# Capital gains question on mother's condo



## Four Pillars (Apr 5, 2009)

I'm going to be discussing this with my accountant soon, but I thought I'd see what you guys think.

My wife's mom recently sold her condo for a small net profit (I have to verify this) over her purchase price. When the mother-in-law bought it several years ago, she put my wife as a joint owner. The idea was to avoid probate fees if she died while still an owner.

Everyone gets free capital gains on their personal residence, but I'm concerned that the CRA might say that the condo was my wife's 'cap gain free' sale and if we ever sold our house - she would owe capital gains on it on her portion of our house.

I've seen a number of opinions that indicate that won't happen and as long as my wife didn't live there, she should be ok. She didn't contribute any money for the purchase or any maintenance or anything.

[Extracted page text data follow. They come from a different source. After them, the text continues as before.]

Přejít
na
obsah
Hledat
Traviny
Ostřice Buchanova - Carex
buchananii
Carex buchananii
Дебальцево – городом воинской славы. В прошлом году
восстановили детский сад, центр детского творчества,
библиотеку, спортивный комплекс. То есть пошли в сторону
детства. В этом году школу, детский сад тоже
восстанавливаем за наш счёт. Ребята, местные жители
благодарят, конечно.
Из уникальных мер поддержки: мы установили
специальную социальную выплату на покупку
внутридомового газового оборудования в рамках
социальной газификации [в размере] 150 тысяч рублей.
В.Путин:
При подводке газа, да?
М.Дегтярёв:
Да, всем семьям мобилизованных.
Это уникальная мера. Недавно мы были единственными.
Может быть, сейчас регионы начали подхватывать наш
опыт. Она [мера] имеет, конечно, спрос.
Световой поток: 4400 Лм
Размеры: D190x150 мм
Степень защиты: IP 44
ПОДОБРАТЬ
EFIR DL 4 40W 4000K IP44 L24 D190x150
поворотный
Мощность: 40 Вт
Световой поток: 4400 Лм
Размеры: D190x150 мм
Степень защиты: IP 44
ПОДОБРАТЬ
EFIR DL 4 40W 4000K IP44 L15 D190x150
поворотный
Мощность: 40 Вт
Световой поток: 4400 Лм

She also didn't get any money from the sale.

Do you guys have any opinion on this?


----------



## andrewf (Mar 1, 2010)

Does putting someone else on the deed actually work for avoiding probate? Also, isn't probate a pretty minor cost (beside the much bigger concern of deemed disposition capital gains/RRSP unwinding at a high marginal rate?


----------



## AltaRed (Jun 8, 2009)

I have read about instances of CRA chasing joint owners down in situations like this, sometimes ending up in tax court*, but I have also been told it would be rare for CRA to, first of all, question this, and second of all, persist in pursuing it. Lastly, as a principal residence, your mother in law is not reporting the sale at all on any tax return, and since your wife is taking the position she does not have a beneficial interest in the property, she does not need to report it either. 

Estate professionals warn against seniors doing these sorts of things to avoid probate time and again. Too many people do this on investment accounts, bank accounts and real estate, making each party vulnerable to each other if a relationship deteriorates or one of the parties go 'rogue'. There was a column in the local rag just yesterday admonishing people on this very thing. The tax tail wagging the dog in these cases. Much of this advice appears to be coming out of bank branches which, if true, is self-serving for them.

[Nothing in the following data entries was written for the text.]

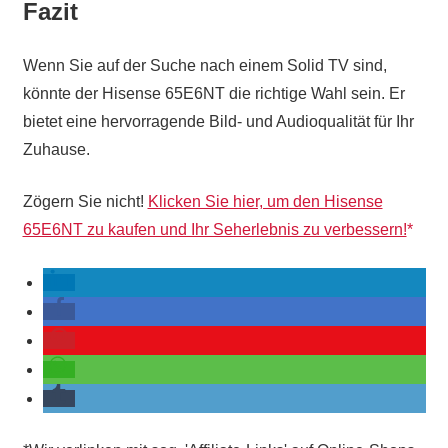
Fazit
Wenn Sie auf der Suche nach einem Solid TV sind,
könnte der Hisense 65E6NT die richtige Wahl sein. Er
bietet eine hervorragende Bild- und Audioqualität für Ihr
Zuhause.
Zögern Sie nicht!
Klicken Sie hier, um den Hisense
65E6NT zu kaufen und Ihr Seherlebnis zu verbessern!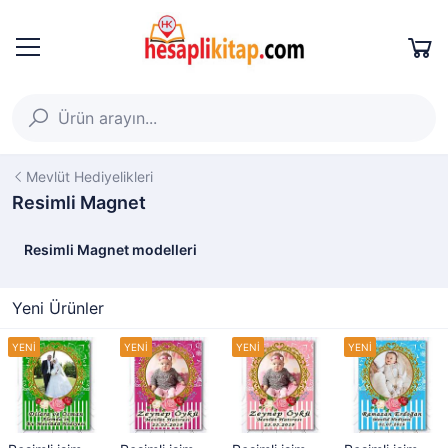
Mevlüt Hediyelikleri
Resimli Magnet
Resimli Magnet modelleri
Yeni Ürünler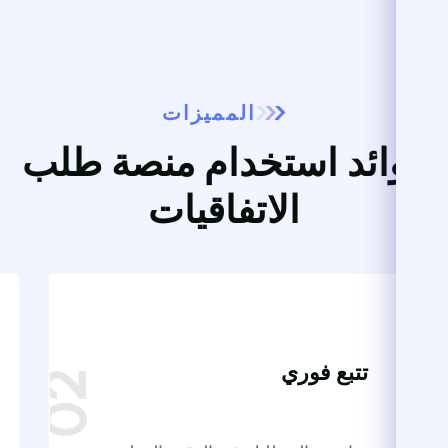
المميزات
فوائد استخدام منصة طلب
الاتفاقيات
تتبع فوري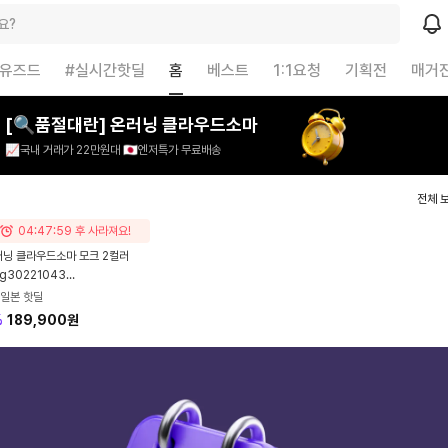
요?
#유즈드
#실시간핫딜
홈
베스트
1:1요청
기획전
매거
[🔍품절대란] 온러닝 클라우드소마
📈국내 거래가 22만원대 🇯🇵엔저특가 무료배송
전체 
04:47:58 후 사라져요!
러닝 클라우드소마 모크 2컬러
g30221043
g30371043
일본 핫딜
%
189,900원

* You may want to peruse the outcome of tax court cases yourself, or ask a friendly tax lawyer/accountant to do a screen for you on tax court outcomes of this nature.


----------



## OptsyEagle (Nov 29, 2009)

Other then the fact that your wife probably shouldn't be listed on the deed, since in a divorce you will get multiples more from her mother, then probate ever would, with this setup. That being said, I would just ignore it. Let your mother declare it as 100% principle residence and your own house would be the same. If anyone asks, just tell them that your wife was put on for estate purposes only and that will probably keep them away. I doubt anyone will ever ask, anyways.


----------



## MoneyGal (Apr 24, 2009)

andrewf said:


> Does putting someone else on the deed actually work for avoiding probate? Also, isn't probate a pretty minor cost (beside the much bigger concern of deemed disposition capital gains/RRSP unwinding at a high marginal rate?


FP: I'd ignore it, as others have suggested. 

Andrew: I actually wonder if this "fear of probate" is the result of too much American tv-watching, whereby people get "estate tax" somehow collapsed with probate. There's also a sales-y self-serving insurance aspect, as "avoidance of probate" is typically listed as a benefit (but never quantified) on insurance products.


----------



## Four Pillars (Apr 5, 2009)

Thanks for all the quick responses everyone. Looks like 'ignore' is a reasonable course of action. 



andrewf said:


> Does putting someone else on the deed actually work for avoiding probate? Also, isn't probate a pretty minor cost (beside the much bigger concern of deemed disposition capital gains/RRSP unwinding at a high marginal rate?


Yes, it does.

I think MoneyGal has it right with people thinking that probate costs are high because they are mixing up estate taxes in the US.

The other benefit of avoiding probate is that it makes it a lot easier and quicker to take over ownership of something (house or whatever). 

Not sure why you are mentioning RRSPs, but yes the potential tax bill from a house sale could easily be larger than the probate fee. However, it seems like this is a bit of a loophole which makes it a valid strategy. Both my real estate lawyer and my mother in law's real estate lawyer fully endorsed this move so I think it's pretty common.


----------



## andrewf (Mar 1, 2010)

I'm talking about end-of-life tax liabilities. If someone has substantial unrealized capital gains in non-registered accounts or RRSPs at time of death, then the tax bill from these would be much larger than probate, which is almost a rounding error.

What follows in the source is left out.